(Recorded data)

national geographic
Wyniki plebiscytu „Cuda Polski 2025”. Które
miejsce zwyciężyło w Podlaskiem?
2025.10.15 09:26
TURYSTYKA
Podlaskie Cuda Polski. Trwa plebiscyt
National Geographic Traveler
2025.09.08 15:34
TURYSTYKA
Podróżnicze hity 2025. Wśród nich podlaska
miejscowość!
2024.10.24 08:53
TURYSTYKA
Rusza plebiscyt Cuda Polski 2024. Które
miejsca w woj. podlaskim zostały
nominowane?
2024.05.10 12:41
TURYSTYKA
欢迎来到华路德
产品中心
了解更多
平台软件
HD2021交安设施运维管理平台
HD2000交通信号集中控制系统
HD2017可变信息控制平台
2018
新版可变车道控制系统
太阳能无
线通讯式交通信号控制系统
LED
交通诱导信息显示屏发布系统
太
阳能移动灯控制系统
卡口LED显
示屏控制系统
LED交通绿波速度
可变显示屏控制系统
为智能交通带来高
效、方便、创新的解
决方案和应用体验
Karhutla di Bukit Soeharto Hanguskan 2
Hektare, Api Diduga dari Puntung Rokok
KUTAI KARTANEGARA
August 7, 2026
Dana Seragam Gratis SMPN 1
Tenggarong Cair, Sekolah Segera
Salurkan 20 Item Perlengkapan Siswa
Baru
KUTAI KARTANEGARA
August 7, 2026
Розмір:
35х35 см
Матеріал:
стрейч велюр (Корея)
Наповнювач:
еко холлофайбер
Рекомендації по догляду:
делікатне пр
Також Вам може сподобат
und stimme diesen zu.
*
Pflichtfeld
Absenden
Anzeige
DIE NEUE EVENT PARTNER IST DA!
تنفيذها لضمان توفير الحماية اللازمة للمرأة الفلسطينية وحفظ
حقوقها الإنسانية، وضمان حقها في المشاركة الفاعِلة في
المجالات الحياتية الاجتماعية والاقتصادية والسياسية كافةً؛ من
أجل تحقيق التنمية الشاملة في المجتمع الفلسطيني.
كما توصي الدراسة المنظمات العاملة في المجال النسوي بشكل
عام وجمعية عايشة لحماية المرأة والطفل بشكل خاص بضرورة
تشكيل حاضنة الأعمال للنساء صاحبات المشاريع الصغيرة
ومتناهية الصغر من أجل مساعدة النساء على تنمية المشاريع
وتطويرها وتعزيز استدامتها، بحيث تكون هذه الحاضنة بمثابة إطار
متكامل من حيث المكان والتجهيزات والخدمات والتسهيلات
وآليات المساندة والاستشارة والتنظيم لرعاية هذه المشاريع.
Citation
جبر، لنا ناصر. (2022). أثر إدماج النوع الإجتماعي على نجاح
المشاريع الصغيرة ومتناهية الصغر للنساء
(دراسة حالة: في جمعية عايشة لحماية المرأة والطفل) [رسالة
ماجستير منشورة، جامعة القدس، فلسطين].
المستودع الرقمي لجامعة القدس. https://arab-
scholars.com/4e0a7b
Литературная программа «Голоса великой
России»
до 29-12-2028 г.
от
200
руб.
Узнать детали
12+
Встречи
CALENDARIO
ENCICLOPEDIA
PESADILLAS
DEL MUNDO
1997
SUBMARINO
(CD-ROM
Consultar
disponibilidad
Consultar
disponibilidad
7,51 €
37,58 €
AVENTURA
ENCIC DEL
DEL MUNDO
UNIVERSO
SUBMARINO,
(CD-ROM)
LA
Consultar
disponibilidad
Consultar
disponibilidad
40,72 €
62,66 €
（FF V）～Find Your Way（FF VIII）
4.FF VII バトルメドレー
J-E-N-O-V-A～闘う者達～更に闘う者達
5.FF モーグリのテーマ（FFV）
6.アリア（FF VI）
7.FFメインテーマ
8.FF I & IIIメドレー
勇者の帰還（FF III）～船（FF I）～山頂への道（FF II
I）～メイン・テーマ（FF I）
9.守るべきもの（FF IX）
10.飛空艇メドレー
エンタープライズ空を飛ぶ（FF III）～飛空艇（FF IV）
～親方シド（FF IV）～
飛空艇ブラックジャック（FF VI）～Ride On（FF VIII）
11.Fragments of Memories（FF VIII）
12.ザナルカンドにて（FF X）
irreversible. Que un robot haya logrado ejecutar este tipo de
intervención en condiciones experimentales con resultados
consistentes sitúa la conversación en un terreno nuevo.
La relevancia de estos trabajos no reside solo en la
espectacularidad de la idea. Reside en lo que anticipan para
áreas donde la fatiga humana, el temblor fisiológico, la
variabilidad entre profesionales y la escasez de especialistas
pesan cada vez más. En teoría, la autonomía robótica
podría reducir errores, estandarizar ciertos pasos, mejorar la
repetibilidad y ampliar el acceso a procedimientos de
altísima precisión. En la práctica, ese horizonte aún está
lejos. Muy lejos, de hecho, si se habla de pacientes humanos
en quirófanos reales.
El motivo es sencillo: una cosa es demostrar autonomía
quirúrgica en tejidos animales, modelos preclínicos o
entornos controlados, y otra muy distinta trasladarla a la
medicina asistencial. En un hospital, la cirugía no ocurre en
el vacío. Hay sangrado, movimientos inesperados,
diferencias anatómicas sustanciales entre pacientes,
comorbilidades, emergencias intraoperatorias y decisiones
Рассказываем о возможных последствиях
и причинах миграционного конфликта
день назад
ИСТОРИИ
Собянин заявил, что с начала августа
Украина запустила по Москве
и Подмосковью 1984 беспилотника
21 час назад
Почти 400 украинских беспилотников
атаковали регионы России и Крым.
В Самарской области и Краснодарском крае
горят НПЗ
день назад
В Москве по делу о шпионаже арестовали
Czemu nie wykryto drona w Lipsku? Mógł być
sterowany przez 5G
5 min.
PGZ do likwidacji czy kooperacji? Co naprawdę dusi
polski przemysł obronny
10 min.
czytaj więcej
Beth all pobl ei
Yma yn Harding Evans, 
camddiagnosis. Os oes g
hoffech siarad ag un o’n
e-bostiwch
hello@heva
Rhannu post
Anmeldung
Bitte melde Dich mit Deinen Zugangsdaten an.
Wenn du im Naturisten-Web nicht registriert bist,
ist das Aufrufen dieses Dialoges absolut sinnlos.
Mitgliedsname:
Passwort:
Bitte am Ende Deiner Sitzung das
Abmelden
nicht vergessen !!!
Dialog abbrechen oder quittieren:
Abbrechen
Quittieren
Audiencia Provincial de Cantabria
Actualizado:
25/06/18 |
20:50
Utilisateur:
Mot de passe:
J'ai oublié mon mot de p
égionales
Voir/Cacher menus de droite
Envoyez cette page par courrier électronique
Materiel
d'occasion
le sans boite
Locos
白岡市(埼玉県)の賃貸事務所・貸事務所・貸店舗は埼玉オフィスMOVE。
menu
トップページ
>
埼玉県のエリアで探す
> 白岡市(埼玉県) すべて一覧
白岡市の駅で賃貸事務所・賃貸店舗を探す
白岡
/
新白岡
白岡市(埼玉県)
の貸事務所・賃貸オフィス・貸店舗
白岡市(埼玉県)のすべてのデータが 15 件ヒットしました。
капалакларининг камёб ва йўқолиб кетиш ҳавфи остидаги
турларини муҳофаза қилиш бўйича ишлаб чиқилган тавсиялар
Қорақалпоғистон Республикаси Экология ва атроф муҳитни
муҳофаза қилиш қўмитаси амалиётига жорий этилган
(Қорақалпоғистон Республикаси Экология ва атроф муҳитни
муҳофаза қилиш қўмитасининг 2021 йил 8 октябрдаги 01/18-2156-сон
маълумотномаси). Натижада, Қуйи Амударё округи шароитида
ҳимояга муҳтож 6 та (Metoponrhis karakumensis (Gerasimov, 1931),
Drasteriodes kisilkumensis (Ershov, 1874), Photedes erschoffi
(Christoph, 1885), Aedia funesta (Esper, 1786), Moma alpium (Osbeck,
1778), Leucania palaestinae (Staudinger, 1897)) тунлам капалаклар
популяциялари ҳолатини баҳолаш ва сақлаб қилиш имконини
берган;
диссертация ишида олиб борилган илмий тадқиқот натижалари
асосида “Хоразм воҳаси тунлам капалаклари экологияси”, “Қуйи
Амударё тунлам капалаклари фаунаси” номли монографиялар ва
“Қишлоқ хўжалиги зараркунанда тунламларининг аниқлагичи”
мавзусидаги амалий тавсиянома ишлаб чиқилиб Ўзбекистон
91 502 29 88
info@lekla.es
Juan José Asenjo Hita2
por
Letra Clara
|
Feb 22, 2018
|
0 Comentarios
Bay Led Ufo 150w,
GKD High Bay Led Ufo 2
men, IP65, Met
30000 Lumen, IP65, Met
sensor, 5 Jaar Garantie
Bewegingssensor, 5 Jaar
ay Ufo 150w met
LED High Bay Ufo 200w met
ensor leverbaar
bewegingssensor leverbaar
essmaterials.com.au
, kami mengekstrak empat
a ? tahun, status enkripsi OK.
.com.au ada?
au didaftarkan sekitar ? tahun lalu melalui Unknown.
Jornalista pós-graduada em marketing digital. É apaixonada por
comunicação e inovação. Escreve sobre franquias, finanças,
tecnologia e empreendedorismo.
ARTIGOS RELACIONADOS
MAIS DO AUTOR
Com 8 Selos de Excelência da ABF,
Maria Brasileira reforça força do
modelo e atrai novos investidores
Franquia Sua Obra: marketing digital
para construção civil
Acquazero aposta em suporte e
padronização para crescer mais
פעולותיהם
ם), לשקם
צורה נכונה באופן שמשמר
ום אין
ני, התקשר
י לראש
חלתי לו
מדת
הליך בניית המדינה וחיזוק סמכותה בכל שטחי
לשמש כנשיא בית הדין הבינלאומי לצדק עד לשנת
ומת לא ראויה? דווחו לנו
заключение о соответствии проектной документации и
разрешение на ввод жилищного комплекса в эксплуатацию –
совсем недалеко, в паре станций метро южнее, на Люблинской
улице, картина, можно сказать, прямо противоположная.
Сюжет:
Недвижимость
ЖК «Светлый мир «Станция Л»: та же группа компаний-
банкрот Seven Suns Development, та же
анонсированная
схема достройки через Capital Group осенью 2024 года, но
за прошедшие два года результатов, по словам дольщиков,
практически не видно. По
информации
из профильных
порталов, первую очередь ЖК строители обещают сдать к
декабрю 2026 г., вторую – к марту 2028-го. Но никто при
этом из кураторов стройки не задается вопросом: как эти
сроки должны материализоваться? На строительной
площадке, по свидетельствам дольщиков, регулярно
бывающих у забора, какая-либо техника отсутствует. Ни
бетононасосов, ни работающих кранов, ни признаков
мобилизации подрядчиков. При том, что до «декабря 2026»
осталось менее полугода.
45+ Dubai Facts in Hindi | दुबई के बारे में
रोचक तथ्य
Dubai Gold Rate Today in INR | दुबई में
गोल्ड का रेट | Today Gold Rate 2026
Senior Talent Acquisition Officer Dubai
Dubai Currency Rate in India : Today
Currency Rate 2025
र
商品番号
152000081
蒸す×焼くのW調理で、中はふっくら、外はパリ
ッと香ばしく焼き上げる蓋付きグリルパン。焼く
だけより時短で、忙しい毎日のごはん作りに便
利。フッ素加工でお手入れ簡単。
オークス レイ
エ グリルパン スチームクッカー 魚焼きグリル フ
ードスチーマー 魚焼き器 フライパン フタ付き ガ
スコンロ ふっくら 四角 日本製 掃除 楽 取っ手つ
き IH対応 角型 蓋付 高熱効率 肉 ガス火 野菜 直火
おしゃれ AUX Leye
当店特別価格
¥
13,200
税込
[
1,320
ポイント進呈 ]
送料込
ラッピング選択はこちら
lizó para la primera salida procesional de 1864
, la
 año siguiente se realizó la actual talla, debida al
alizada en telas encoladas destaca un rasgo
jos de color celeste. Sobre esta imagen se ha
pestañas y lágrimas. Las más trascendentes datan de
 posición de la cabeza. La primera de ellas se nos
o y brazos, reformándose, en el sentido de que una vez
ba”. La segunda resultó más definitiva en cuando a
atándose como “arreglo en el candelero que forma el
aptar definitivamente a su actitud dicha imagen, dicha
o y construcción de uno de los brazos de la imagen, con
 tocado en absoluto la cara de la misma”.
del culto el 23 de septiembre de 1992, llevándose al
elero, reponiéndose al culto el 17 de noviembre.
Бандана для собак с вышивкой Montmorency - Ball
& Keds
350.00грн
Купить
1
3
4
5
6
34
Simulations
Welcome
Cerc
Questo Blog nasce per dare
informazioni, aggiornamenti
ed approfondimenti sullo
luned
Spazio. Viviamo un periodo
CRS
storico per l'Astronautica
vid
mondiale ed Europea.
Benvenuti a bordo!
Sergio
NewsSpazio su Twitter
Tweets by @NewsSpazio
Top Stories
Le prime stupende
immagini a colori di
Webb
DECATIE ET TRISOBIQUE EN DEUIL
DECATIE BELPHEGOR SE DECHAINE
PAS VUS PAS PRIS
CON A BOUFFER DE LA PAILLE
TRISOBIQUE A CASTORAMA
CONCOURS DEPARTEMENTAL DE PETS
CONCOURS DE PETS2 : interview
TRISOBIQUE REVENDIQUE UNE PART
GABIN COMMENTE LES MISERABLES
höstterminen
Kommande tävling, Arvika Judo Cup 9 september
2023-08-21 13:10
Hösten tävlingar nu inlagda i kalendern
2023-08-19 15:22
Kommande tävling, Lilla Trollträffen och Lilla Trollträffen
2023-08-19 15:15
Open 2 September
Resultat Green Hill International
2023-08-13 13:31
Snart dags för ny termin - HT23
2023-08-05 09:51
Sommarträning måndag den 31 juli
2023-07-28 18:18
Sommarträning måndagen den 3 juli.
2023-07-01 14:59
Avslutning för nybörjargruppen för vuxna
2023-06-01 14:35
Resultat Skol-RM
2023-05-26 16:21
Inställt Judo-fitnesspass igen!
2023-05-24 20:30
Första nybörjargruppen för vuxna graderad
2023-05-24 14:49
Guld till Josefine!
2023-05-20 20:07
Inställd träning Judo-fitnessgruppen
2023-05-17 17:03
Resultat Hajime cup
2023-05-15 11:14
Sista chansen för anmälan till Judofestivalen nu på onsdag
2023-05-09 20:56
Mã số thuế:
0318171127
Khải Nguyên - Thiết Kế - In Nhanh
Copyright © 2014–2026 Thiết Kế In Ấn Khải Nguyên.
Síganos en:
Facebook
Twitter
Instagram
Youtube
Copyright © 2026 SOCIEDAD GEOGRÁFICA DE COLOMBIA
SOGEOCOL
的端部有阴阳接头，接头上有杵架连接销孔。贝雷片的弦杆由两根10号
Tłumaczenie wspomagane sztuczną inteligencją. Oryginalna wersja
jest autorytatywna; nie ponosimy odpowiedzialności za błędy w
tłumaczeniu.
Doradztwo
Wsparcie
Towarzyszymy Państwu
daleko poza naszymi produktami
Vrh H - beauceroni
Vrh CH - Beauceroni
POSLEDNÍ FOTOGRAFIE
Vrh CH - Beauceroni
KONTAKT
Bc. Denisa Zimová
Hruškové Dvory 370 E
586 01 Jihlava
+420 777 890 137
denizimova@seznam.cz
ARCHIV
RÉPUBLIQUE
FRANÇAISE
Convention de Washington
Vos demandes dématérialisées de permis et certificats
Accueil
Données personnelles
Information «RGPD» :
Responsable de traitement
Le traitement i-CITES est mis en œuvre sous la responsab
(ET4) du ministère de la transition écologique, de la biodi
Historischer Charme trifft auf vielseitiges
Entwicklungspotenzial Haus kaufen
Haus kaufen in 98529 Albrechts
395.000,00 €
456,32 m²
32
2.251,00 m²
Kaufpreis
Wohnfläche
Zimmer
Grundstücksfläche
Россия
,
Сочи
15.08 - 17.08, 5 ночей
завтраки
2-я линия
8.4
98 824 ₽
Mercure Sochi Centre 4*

* What the task requires
Give back precisely the lines above that start at the line containing "Czemu nie wykryto drona w Lipsku? Mógł być" and end at the line containing "Wenn du im Naturisten-Web", inclusive. No other lines belong in the output.

* The completed task
Czemu nie wykryto drona w Lipsku? Mógł być
sterowany przez 5G
5 min.
PGZ do likwidacji czy kooperacji? Co naprawdę dusi
polski przemysł obronny
10 min.
czytaj więcej
Beth all pobl ei
Yma yn Harding Evans, 
camddiagnosis. Os oes g
hoffech siarad ag un o’n
e-bostiwch
hello@heva
Rhannu post
Anmeldung
Bitte melde Dich mit Deinen Zugangsdaten an.
Wenn du im Naturisten-Web nicht registriert bist,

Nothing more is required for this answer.